(RECORDS FOR THIS EXERCISE begins)
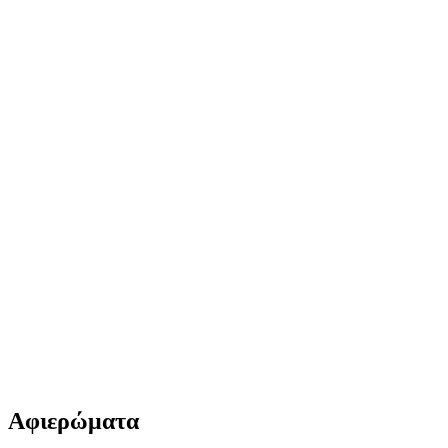
Αφιερώματα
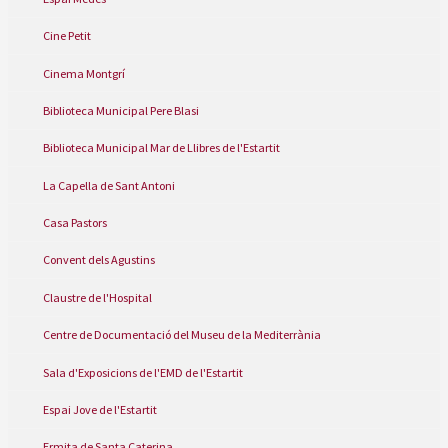
Cine Petit
Cinema Montgrí
Biblioteca Municipal Pere Blasi
Biblioteca Municipal Mar de Llibres de l'Estartit
La Capella de Sant Antoni
Casa Pastors
Convent dels Agustins
Claustre de l'Hospital
Centre de Documentació del Museu de la Mediterrània
Sala d'Exposicions de l'EMD de l'Estartit
Espai Jove de l'Estartit
Ermita de Santa Caterina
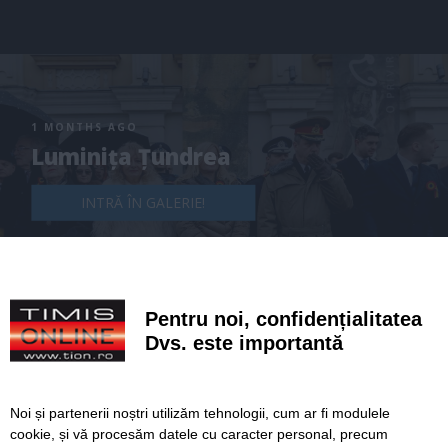
1 MONTHS AGO
Luminița Țundrea
INTRĂ ÎN GALERIE!
Pentru noi, confidențialitatea
Dvs. este importantă
Noi și partenerii noștri utilizăm tehnologii, cum ar fi modulele
cookie, și vă procesăm datele cu caracter personal, precum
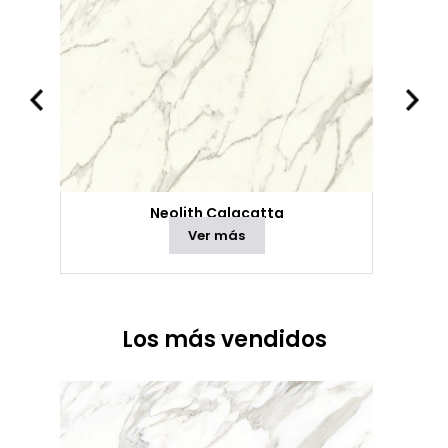
Neolith Calacatta
Ver más
Los más vendidos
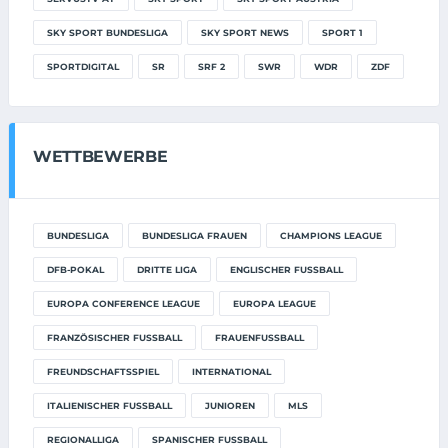
SKY SPORT BUNDESLIGA
SKY SPORT NEWS
SPORT 1
SPORTDIGITAL
SR
SRF 2
SWR
WDR
ZDF
WETTBEWERBE
BUNDESLIGA
BUNDESLIGA FRAUEN
CHAMPIONS LEAGUE
DFB-POKAL
DRITTE LIGA
ENGLISCHER FUSSBALL
EUROPA CONFERENCE LEAGUE
EUROPA LEAGUE
FRANZÖSISCHER FUSSBALL
FRAUENFUSSBALL
FREUNDSCHAFTSSPIEL
INTERNATIONAL
ITALIENISCHER FUSSBALL
JUNIOREN
MLS
REGIONALLIGA
SPANISCHER FUSSBALL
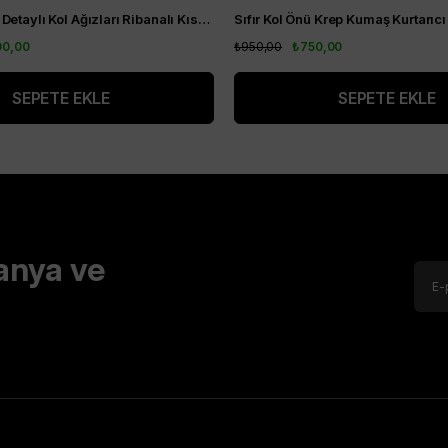
Alt Kısım Plise Detaylı Kol Ağızları Ribanalı Kısa Kol Kurtarıcı Tunik Vizon
00,00
₺950,00
₺750,00
SEPETE EKLE
SEPETE EKLE
anya ve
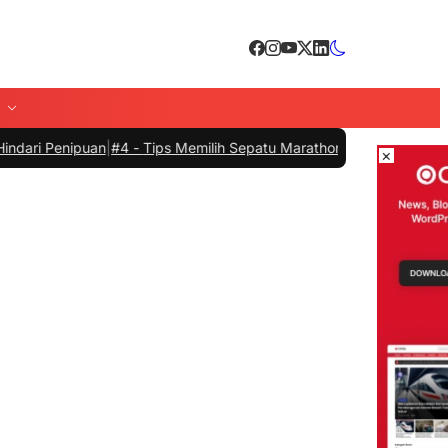
#4 -
Tips Memilih Sepatu Marathon yang Sesuai untuk Menunjang 
×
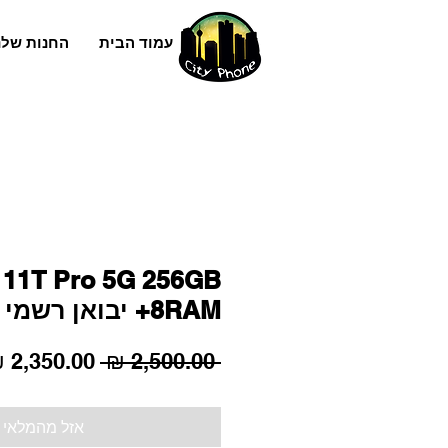
עמוד הבית
החנות שלנ
 11T Pro 5G 256GB
+8RAM יבואן רשמי
מחיר
 ‏2,500.00 ‏₪ 
רגיל
אזל מהמלאי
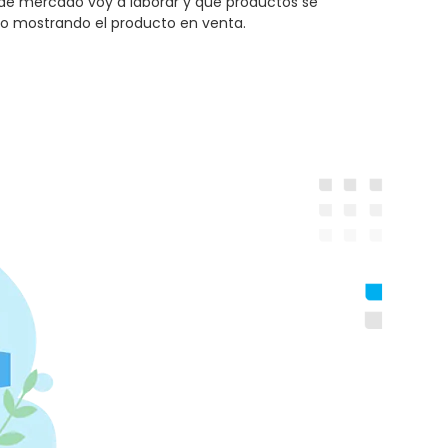
 de mercado voy a laborar y qué productos se
vo mostrando el producto en venta.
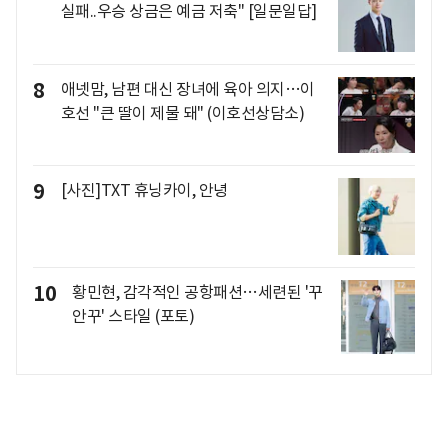
실패..우승 상금은 예금 저축" [일문일답]
8
애넷맘, 남편 대신 장녀에 육아 의지…이
호선 "큰 딸이 제물 돼" (이호선상담소)
9
[사진]TXT 휴닝카이, 안녕
10
황민현, 감각적인 공항패션…세련된 '꾸
안꾸' 스타일 (포토)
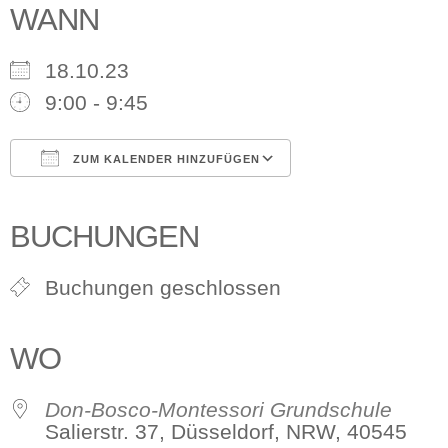
WANN
18.10.23
9:00 - 9:45
ZUM KALENDER HINZUFÜGEN
ICS herunterladen
Google Kalender
iCalendar
Office 365
Outlook Live
BUCHUNGEN
Buchungen geschlossen
WO
Don-Bosco-Montessori Grundschule
Salierstr. 37, Düsseldorf, NRW, 40545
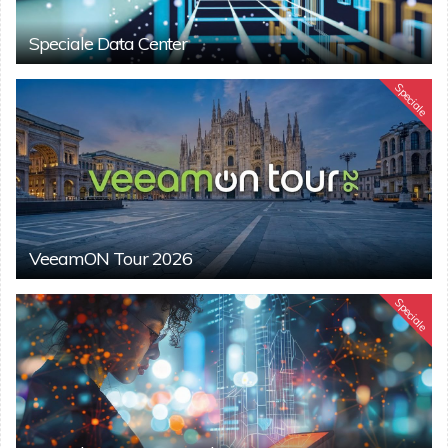
Speciale Data Center
Speciale
VeeamON Tour 2026
Speciale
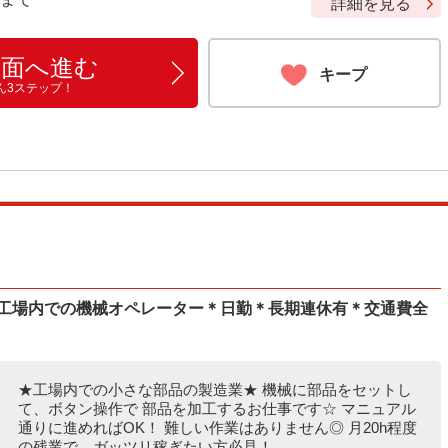
詳細を見る
画面へ進む
キープ
ん3ステップ！
＊工場内での機械オペレーター＊日勤＊長期連休有＊交通費全
★工場内での小さな部品の製造業★ 機械に部品をセットし
て、ボタン操作で 部品を加工するお仕事です☆ マニュアル
通りに進めればOK！ 難しい作業はありません◎ 月20h程度
の残業で、ガッツリ稼ぎたい方必見！ ...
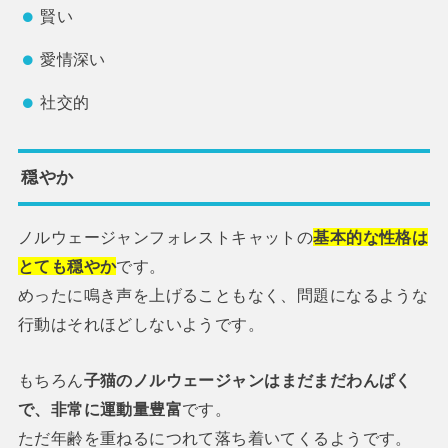
賢い
愛情深い
社交的
穏やか
ノルウェージャンフォレストキャットの
基本的な性格は
とても穏やか
です。
めったに鳴き声を上げることもなく、問題になるような
行動はそれほどしないようです。
もちろん
子猫のノルウェージャンはまだまだわんぱく
で、非常に運動量豊富
です。
ただ年齢を重ねるにつれて落ち着いてくるようです。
(RECORDS FOR THIS EXERCISE ends)
- [REQUIRED ACTION]: Without any pictures, repeat the listing exactly.

- [YOUR SOLUTION]:
Αφιερώματα
Cine Petit
Cinema Montgrí
Biblioteca Municipal Pere Blasi
Biblioteca Municipal Mar de Llibres de l'Estartit
La Capella de Sant Antoni
Casa Pastors
Convent dels Agustins
Claustre de l'Hospital
Centre de Documentació del Museu de la Mediterrània
Sala d'Exposicions de l'EMD de l'Estartit
Espai Jove de l'Estartit
Ermita de Santa Caterina
1 MONTHS AGO
Luminița Țundrea
INTRĂ ÎN GALERIE!
Pentru noi, confidențialitatea
Dvs. este importantă
Noi și partenerii noștri utilizăm tehnologii, cum ar fi modulele
cookie, și vă procesăm datele cu caracter personal, precum
Neolith Calacatta
Ver más
Los más vendidos
SKY SPORT BUNDESLIGA
SKY SPORT NEWS
SPORT 1
SPORTDIGITAL
SR
SRF 2
SWR
WDR
ZDF
WETTBEWERBE
BUNDESLIGA
BUNDESLIGA FRAUEN
CHAMPIONS LEAGUE
DFB-POKAL
DRITTE LIGA
ENGLISCHER FUSSBALL
EUROPA CONFERENCE LEAGUE
EUROPA LEAGUE
FRANZÖSISCHER FUSSBALL
FRAUENFUSSBALL
FREUNDSCHAFTSSPIEL
INTERNATIONAL
ITALIENISCHER FUSSBALL
JUNIOREN
MLS
REGIONALLIGA
SPANISCHER FUSSBALL
Alt Kısım Plise Detaylı Kol Ağızları Ribanalı Kısa Kol Kurtarıcı Tunik Vizon
00,00
₺950,00
₺750,00
SEPETE EKLE
SEPETE EKLE
anya ve
#4 -
Tips Memilih Sepatu Marathon yang Sesuai untuk Menunjang 
×
עמוד הבית
החנות שלנ
 11T Pro 5G 256GB
+8RAM יבואן רשמי
מחיר
 ‏2,500.00 ‏₪ 
רגיל
אזל מהמלאי
 de mercado voy a laborar y qué productos se
vo mostrando el producto en venta.
실패..우승 상금은 예금 저축" [일문일답]
8
애넷맘, 남편 대신 장녀에 육아 의지…이
호선 "큰 딸이 제물 돼" (이호선상담소)
9
[사진]TXT 휴닝카이, 안녕
10
황민현, 감각적인 공항패션…세련된 '꾸
안꾸' 스타일 (포토)
WANN
18.10.23
9:00 - 9:45
ZUM KALENDER HINZUFÜGEN
ICS herunterladen
Google Kalender
iCalendar
Office 365
Outlook Live
BUCHUNGEN
Buchungen geschlossen
WO
Don-Bosco-Montessori Grundschule
Salierstr. 37, Düsseldorf, NRW, 40545
Speciale Data Center
Speciale
VeeamON Tour 2026
Speciale
詳細を見る
画面へ進む
キープ
ん3ステップ！
＊工場内での機械オペレーター＊日勤＊長期連休有＊交通費全
★工場内での小さな部品の製造業★ 機械に部品をセットし
て、ボタン操作で 部品を加工するお仕事です☆ マニュアル
通りに進めればOK！ 難しい作業はありません◎ 月20h程度
の残業で、ガッツリ稼ぎたい方必見！ ...
賢い
愛情深い
社交的
穏やか
ノルウェージャンフォレストキャットの
基本的な性格は
とても穏やか
です。
めったに鳴き声を上げることもなく、問題になるような
行動はそれほどしないようです。
もちろん
子猫のノルウェージャンはまだまだわんぱく
で、非常に運動量豊富
です。
ただ年齢を重ねるにつれて落ち着いてくるようです。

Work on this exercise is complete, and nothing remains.